#### AIM OF THE EXERCISE:
Please reproduce the full set of data below exactly.

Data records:
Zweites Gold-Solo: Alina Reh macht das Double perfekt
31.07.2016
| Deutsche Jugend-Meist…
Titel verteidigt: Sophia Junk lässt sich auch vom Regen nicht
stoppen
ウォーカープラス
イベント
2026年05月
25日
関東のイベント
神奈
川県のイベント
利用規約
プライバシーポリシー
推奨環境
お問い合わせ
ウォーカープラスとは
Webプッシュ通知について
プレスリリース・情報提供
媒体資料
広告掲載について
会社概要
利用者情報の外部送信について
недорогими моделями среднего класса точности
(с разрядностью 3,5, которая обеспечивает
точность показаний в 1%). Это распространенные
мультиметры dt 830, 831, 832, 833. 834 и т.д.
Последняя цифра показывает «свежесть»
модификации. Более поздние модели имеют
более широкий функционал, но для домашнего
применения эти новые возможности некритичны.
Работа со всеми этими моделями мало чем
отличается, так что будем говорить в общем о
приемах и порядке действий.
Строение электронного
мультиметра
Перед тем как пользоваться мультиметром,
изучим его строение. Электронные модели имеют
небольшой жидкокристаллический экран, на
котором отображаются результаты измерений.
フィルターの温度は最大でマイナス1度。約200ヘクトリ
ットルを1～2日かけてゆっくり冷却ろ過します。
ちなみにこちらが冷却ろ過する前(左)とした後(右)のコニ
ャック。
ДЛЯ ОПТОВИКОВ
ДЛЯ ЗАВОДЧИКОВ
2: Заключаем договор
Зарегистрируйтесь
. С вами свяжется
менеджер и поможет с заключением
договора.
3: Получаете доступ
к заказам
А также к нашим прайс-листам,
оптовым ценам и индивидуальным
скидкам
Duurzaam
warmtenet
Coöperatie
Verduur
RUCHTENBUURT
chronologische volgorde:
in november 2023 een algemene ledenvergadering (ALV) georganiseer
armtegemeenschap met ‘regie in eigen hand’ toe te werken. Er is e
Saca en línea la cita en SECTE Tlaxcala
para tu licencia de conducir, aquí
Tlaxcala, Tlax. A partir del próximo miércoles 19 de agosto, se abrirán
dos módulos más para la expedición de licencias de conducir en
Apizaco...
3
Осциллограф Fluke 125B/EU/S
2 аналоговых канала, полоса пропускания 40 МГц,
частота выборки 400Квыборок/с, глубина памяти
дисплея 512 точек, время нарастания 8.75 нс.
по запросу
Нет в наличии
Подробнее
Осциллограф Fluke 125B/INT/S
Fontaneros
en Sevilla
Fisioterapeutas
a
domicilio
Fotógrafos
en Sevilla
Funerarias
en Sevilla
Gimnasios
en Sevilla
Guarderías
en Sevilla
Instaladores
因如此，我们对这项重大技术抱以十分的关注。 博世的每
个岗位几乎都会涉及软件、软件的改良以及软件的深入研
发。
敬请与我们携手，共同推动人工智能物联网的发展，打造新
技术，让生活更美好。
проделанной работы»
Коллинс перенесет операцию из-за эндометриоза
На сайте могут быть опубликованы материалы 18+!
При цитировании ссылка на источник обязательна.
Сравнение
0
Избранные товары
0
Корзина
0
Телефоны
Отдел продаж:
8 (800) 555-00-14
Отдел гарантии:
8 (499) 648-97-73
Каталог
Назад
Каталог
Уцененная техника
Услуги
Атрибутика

#### YOUR SOLUTION:
Zweites Gold-Solo: Alina Reh macht das Double perfekt
31.07.2016
| Deutsche Jugend-Meist…
Titel verteidigt: Sophia Junk lässt sich auch vom Regen nicht
stoppen
ウォーカープラス
イベント
2026年05月
25日
関東のイベント
神奈
川県のイベント
利用規約
プライバシーポリシー
推奨環境
お問い合わせ
ウォーカープラスとは
Webプッシュ通知について
プレスリリース・情報提供
媒体資料
広告掲載について
会社概要
利用者情報の外部送信について
недорогими моделями среднего класса точности
(с разрядностью 3,5, которая обеспечивает
точность показаний в 1%). Это распространенные
мультиметры dt 830, 831, 832, 833. 834 и т.д.
Последняя цифра показывает «свежесть»
модификации. Более поздние модели имеют
более широкий функционал, но для домашнего
применения эти новые возможности некритичны.
Работа со всеми этими моделями мало чем
отличается, так что будем говорить в общем о
приемах и порядке действий.
Строение электронного
мультиметра
Перед тем как пользоваться мультиметром,
изучим его строение. Электронные модели имеют
небольшой жидкокристаллический экран, на
котором отображаются результаты измерений.
フィルターの温度は最大でマイナス1度。約200ヘクトリ
ットルを1～2日かけてゆっくり冷却ろ過します。
ちなみにこちらが冷却ろ過する前(左)とした後(右)のコニ
ャック。
ДЛЯ ОПТОВИКОВ
ДЛЯ ЗАВОДЧИКОВ
2: Заключаем договор
Зарегистрируйтесь
. С вами свяжется
менеджер и поможет с заключением
договора.
3: Получаете доступ
к заказам
А также к нашим прайс-листам,
оптовым ценам и индивидуальным
скидкам
Duurzaam
warmtenet
Coöperatie
Verduur
RUCHTENBUURT
chronologische volgorde:
in november 2023 een algemene ledenvergadering (ALV) georganiseer
armtegemeenschap met ‘regie in eigen hand’ toe te werken. Er is e
Saca en línea la cita en SECTE Tlaxcala
para tu licencia de conducir, aquí
Tlaxcala, Tlax. A partir del próximo miércoles 19 de agosto, se abrirán
dos módulos más para la expedición de licencias de conducir en
Apizaco...
3
Осциллограф Fluke 125B/EU/S
2 аналоговых канала, полоса пропускания 40 МГц,
частота выборки 400Квыборок/с, глубина памяти
дисплея 512 точек, время нарастания 8.75 нс.
по запросу
Нет в наличии
Подробнее
Осциллограф Fluke 125B/INT/S
Fontaneros
en Sevilla
Fisioterapeutas
a
domicilio
Fotógrafos
en Sevilla
Funerarias
en Sevilla
Gimnasios
en Sevilla
Guarderías
en Sevilla
Instaladores
因如此，我们对这项重大技术抱以十分的关注。 博世的每
个岗位几乎都会涉及软件、软件的改良以及软件的深入研
发。
敬请与我们携手，共同推动人工智能物联网的发展，打造新
技术，让生活更美好。
проделанной работы»
Коллинс перенесет операцию из-за эндометриоза
На сайте могут быть опубликованы материалы 18+!
При цитировании ссылка на источник обязательна.
Сравнение
0
Избранные товары
0
Корзина
0
Телефоны
Отдел продаж:
8 (800) 555-00-14
Отдел гарантии:
8 (499) 648-97-73
Каталог
Назад
Каталог
Уцененная техника
Услуги
Атрибутика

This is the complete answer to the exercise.